All three of the brain-inspired chips at IBM Research were designed with a standard clocked process, though.
In one of these cases, IBM Research staff say they’re making significant headway into edge and data center applications. “We want to learn from the brain,” says IBM Fellow Dharmendra Modha, “but we want to learn from the brain in a mathematical fashion while optimizing for silicon.” His lab, which developed NorthPole, doesn’t mimic the phenomena of neurons and synapses via transistor physics, but digitally captures their approximate mathematics. NorthPole is axiomatically designed and incorporates brain-inspired low precision; a distributed, modular, core array with massive compute parallelism within and among cores; memory near compute; and networks-on-chip. NorthPole has also moved from TrueNorth’s spiking neurons and asynchronous design to a synchronous design.
For TrueNorth, an experimental processor that was an early springboard for the more sophisticated NorthPole, Modha and his team realized that event-driven spikes use silicon-based transistors inefficiently. Neurons in the brain fire at about 10 hertz (10 times a second), whereas today’s transistors run in gigahertz — the transistors in IBM’s Z 16 run at 5 GHz, and transistors in a MacBook’s 6-core Intel Core i7 run at 2.6 GHz. If the synapses in the human brain operated at the same rate as a laptop, “our brain would explode,” says Syed. In neuromorphic computer chips such as Hermes — or brain-inspired ones like NorthPole — the goal is to combine the bio-inspiration of how data is processed with the high-bandwidth operation required by AI applications.

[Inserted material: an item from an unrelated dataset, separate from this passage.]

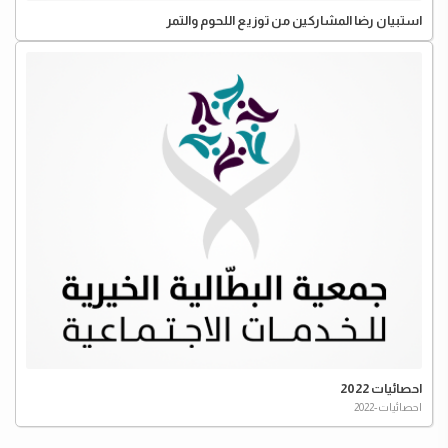
استبيان رضا المشاركين من توزيع اللحوم والتمر
احصائيات 2022
احصائيات-2022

Because of their choice to move away from neuron-like spiking and other features that mimic the physics of the brain, Modha says his group leans more towards the term ‘brain-inspired’ computing than ‘neuromorphic.’ He envisions that NorthPole has lots of room for growth, because they can tweak the architecture in purely mathematical and application-centered ways to achieve more gains while also exploiting silicon scaling and lessons gleaned from user feedback. And the data show that their strategy worked: In new results from Modha’s team, NorthPole performed inference on a 3-billion-parameter model 46.9 times faster than the next most energy-efficient GPU, at 72.7 times higher energy efficiency than the next lowest latency one.

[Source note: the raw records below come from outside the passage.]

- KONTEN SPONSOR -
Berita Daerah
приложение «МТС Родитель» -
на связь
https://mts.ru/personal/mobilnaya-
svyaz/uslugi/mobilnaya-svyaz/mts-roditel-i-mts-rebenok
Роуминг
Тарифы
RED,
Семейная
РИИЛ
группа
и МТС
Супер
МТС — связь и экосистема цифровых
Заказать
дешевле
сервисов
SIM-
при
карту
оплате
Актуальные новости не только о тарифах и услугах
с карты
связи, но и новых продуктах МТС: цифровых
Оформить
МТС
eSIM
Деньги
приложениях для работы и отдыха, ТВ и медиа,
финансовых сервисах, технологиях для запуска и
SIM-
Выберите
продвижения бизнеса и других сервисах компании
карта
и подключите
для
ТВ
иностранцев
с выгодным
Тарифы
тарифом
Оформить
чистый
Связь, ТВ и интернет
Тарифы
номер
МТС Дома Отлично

Researchers may still be defining what neuromorphic computing is or the best ways to build brain-inspired circuits, says Syed, but they tend to agree that it’s well suited for edge applications — phones, self-driving cars, and other applications that can take advantage of fast, efficient AI inferencing with pre-trained models. A benefit of using PCM chips on the edge, Sebastian says, is that they can be exceptionally small, performant, and inexpensive.

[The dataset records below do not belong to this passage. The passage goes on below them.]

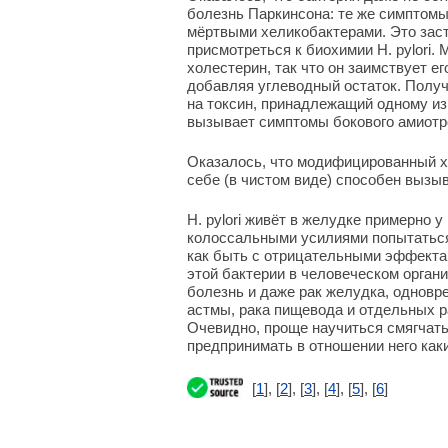
болезнь Паркинсона: те же симптомы
мёртвыми хеликобактерами. Это зас
присмотреться к биохимии H. pylori.
холестерин, так что он заимствует ег
добавляя углеводный остаток. Полу
на токсин, принадлежащий одному из 
вызывает симптомы бокового амиотр
Оказалось, что модифицированный х
себе (в чистом виде) способен вызы
H. pylori живёт в желудке примерно 
колоссальными усилиями попытаться и
как быть с отрицательными эффектам
этой бактерии в человеческом орган
болезнь и даже рак желудка, одновр
астмы, рака пищевода и отдельных р
Очевидно, проще научиться смягчать
предпринимать в отношении него как
[
1
], [
2
], [
3
], [
4
], [
5
], [
6
]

Robotics applications could be well suited for brain-inspired computing, says Modha, as well as video analytics, in-store security cameras for example. Putting neuromorphic computing to work in edge applications could help solve problems of data privacy, says Bragaglia, as in-device inference chips would mean data doesn't need to be shuttled back and forth between devices, or to the cloud, to perform AI inferencing.
Whatever brain-inspired or neuromorphic processors end up coming out on top, researchers also agree that the current crop of AI models are too complicated to be run on classical CPUs or GPUs. There needs to be a new generation of circuits that can run these massive models.
“It’s a very exciting goal,” says Bragaglia. “It’s very hard, but it’s very exciting. And it’s in progress.”